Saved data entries
════════════════════

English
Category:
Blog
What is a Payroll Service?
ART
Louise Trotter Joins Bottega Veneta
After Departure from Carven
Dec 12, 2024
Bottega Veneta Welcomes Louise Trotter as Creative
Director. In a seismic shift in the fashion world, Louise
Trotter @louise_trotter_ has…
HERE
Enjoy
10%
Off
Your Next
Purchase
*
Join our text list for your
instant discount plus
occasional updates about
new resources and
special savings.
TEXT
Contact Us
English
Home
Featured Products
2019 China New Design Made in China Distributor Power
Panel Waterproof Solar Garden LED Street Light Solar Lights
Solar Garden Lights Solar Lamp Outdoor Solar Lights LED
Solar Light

════════════════════

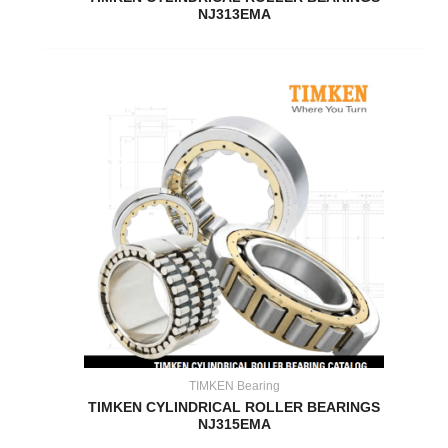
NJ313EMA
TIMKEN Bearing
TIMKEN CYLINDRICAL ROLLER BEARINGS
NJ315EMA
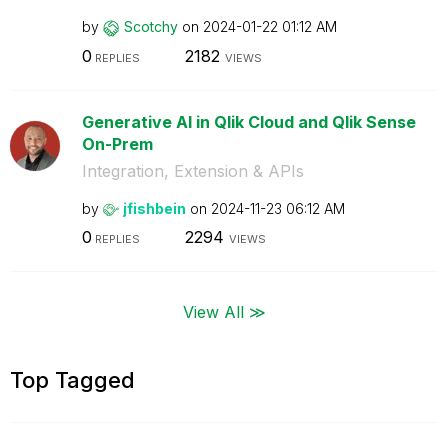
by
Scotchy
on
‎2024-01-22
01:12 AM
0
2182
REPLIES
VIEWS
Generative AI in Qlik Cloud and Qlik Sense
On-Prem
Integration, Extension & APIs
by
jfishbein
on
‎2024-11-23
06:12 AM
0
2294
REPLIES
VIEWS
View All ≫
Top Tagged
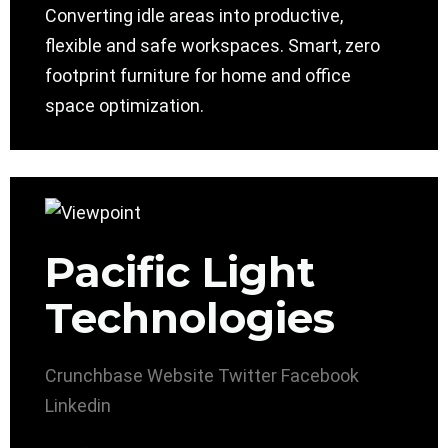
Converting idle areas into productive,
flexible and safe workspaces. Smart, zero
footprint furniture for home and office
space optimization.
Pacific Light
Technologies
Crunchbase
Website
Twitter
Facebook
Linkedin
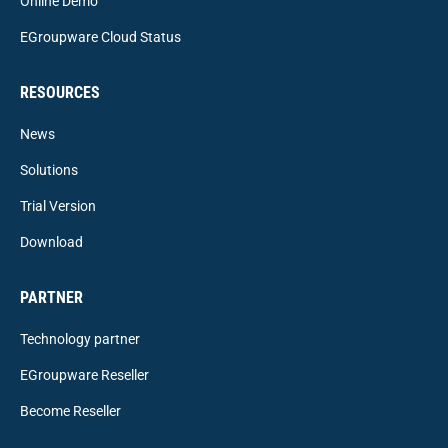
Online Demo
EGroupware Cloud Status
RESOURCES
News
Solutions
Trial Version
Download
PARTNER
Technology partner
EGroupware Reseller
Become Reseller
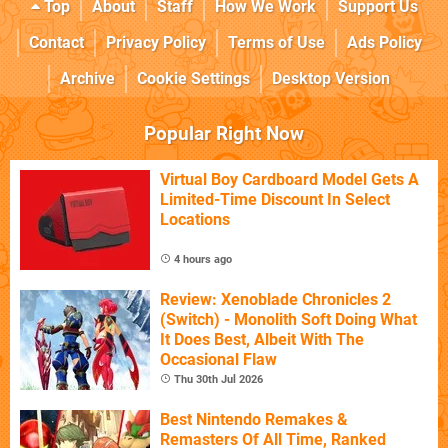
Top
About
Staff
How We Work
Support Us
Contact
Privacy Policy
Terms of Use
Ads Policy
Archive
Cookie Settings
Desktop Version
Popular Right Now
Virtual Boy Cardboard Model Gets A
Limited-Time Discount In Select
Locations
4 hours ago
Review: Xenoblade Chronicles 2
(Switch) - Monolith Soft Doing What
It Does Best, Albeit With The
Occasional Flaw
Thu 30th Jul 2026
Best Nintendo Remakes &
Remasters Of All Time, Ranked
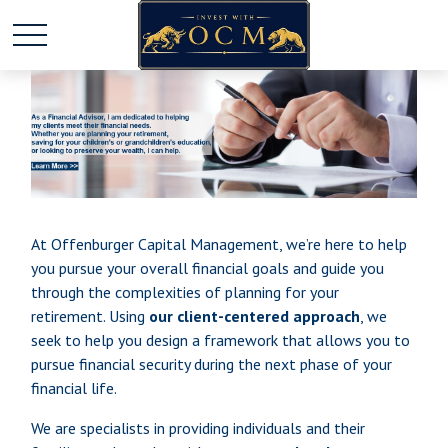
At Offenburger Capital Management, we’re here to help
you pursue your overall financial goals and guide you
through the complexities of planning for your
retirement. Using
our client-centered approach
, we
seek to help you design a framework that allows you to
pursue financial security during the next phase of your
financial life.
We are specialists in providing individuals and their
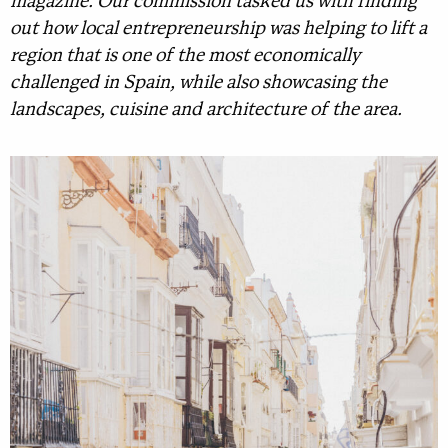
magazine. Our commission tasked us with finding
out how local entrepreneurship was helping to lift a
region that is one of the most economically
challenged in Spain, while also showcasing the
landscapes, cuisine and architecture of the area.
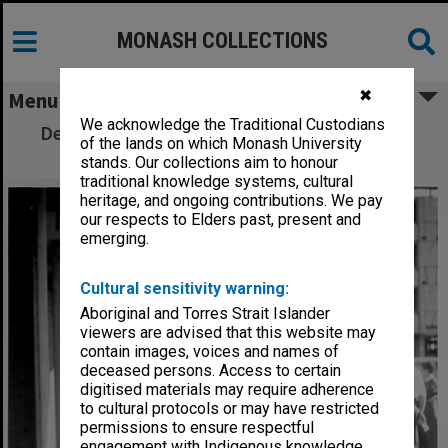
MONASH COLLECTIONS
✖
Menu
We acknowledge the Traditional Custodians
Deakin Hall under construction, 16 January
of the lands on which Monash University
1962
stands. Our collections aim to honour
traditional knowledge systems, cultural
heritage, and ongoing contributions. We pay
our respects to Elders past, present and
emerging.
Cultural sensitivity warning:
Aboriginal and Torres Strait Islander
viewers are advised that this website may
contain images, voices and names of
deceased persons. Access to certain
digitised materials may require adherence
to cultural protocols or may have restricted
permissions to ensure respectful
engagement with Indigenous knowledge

════════════════════

**Assigned task:** Above are entries with pictures among them. Write out exactly the lines from the one containing "At Offenburger Capital" through the one containing "Aboriginal and Torres Strait Islander", ends included, and leave those pictures out.

**Problem solution:**
At Offenburger Capital Management, we’re here to help
you pursue your overall financial goals and guide you
through the complexities of planning for your
retirement. Using
our client-centered approach
, we
seek to help you design a framework that allows you to
pursue financial security during the next phase of your
financial life.
We are specialists in providing individuals and their
magazine. Our commission tasked us with finding
out how local entrepreneurship was helping to lift a
region that is one of the most economically
challenged in Spain, while also showcasing the
landscapes, cuisine and architecture of the area.
MONASH COLLECTIONS
✖
Menu
We acknowledge the Traditional Custodians
Deakin Hall under construction, 16 January
of the lands on which Monash University
1962
stands. Our collections aim to honour
traditional knowledge systems, cultural
heritage, and ongoing contributions. We pay
our respects to Elders past, present and
emerging.
Cultural sensitivity warning:
Aboriginal and Torres Strait Islander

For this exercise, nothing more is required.